** What you have to do **
Retype each line exactly as it stands, beginning at the first line of the material and finishing with the line that contains "JIMMY CAGNINA".

___

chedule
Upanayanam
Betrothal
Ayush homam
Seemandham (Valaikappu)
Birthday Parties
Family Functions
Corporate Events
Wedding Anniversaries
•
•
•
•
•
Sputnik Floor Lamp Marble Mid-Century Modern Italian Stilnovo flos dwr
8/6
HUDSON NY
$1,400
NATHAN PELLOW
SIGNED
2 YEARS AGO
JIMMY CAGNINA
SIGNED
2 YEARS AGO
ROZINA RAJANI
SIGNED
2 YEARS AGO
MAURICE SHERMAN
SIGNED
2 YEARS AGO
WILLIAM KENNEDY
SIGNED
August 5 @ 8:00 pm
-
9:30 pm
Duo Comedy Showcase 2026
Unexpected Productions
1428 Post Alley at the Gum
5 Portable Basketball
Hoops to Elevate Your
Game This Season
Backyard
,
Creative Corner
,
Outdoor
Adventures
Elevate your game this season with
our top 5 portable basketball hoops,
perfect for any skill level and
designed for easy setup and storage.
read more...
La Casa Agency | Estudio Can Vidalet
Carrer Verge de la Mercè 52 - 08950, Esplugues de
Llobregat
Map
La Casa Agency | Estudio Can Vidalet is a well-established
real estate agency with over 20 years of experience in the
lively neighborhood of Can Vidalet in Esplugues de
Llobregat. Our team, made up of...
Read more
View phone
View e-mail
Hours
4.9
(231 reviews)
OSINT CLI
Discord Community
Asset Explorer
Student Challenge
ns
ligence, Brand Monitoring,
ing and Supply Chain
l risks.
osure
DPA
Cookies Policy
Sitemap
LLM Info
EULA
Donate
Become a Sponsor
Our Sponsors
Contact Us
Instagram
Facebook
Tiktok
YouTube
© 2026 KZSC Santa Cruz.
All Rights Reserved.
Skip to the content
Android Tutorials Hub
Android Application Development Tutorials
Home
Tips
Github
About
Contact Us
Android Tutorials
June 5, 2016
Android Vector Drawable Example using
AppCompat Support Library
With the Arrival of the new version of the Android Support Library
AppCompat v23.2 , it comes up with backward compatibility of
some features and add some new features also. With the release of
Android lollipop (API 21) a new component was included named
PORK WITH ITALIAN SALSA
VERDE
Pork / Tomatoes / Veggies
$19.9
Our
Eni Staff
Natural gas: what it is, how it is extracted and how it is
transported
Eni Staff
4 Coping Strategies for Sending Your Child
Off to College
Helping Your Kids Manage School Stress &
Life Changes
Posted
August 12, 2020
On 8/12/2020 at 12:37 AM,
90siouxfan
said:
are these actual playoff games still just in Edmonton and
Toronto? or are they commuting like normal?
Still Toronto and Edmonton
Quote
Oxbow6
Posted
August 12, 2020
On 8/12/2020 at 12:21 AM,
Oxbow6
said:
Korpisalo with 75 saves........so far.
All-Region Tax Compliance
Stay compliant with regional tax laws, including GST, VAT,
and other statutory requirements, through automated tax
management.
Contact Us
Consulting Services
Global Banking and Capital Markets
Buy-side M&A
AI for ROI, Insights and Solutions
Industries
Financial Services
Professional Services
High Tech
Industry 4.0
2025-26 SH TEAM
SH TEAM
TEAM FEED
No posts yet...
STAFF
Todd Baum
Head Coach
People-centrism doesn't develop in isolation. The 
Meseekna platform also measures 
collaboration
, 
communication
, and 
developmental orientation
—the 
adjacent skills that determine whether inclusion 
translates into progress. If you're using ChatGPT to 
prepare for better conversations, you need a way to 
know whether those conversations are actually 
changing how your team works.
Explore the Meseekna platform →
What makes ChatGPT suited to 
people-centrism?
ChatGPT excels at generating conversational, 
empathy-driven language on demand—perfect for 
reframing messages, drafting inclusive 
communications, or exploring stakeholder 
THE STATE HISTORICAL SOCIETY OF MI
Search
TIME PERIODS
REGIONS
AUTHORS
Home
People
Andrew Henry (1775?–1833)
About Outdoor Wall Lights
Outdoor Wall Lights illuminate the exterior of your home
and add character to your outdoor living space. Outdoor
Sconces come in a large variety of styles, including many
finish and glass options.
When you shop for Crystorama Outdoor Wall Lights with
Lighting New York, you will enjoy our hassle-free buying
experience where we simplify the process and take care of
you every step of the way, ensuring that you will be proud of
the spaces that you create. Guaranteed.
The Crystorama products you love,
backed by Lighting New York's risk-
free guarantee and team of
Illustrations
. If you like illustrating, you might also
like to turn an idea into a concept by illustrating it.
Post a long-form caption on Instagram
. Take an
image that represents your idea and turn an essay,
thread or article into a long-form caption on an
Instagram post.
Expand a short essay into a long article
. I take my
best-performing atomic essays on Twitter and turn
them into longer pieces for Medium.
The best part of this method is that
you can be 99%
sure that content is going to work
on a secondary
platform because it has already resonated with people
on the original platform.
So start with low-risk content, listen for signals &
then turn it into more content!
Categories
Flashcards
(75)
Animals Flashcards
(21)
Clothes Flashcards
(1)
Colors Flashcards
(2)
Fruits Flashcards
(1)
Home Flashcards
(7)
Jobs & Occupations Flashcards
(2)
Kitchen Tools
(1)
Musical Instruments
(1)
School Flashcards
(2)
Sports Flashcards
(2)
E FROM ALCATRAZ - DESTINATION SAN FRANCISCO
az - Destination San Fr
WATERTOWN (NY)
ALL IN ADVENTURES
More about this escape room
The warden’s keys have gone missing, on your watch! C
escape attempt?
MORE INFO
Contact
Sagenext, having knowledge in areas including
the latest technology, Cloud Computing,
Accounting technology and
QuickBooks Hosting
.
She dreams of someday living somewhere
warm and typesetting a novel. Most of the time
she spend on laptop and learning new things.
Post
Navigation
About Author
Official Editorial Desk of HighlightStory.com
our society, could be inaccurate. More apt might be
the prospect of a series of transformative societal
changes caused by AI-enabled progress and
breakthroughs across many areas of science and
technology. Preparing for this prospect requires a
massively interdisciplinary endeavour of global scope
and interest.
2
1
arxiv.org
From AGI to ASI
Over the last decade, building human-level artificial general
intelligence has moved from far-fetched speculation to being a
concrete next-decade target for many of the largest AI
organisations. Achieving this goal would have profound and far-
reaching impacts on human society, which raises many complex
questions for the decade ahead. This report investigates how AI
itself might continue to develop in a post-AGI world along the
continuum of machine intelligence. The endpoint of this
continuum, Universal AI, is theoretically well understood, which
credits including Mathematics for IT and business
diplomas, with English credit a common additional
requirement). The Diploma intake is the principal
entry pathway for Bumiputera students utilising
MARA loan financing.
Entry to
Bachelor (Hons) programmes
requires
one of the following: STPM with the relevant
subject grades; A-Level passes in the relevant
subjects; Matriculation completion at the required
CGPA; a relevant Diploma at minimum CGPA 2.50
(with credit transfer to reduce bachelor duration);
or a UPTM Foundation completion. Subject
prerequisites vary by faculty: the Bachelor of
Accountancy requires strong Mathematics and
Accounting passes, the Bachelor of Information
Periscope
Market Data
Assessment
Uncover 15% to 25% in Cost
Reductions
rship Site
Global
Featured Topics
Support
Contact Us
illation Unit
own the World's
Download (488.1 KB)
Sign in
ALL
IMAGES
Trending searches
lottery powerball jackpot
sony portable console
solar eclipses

___

** Reply to the exercise **
chedule
Upanayanam
Betrothal
Ayush homam
Seemandham (Valaikappu)
Birthday Parties
Family Functions
Corporate Events
Wedding Anniversaries
•
•
•
•
•
Sputnik Floor Lamp Marble Mid-Century Modern Italian Stilnovo flos dwr
8/6
HUDSON NY
$1,400
NATHAN PELLOW
SIGNED
2 YEARS AGO
JIMMY CAGNINA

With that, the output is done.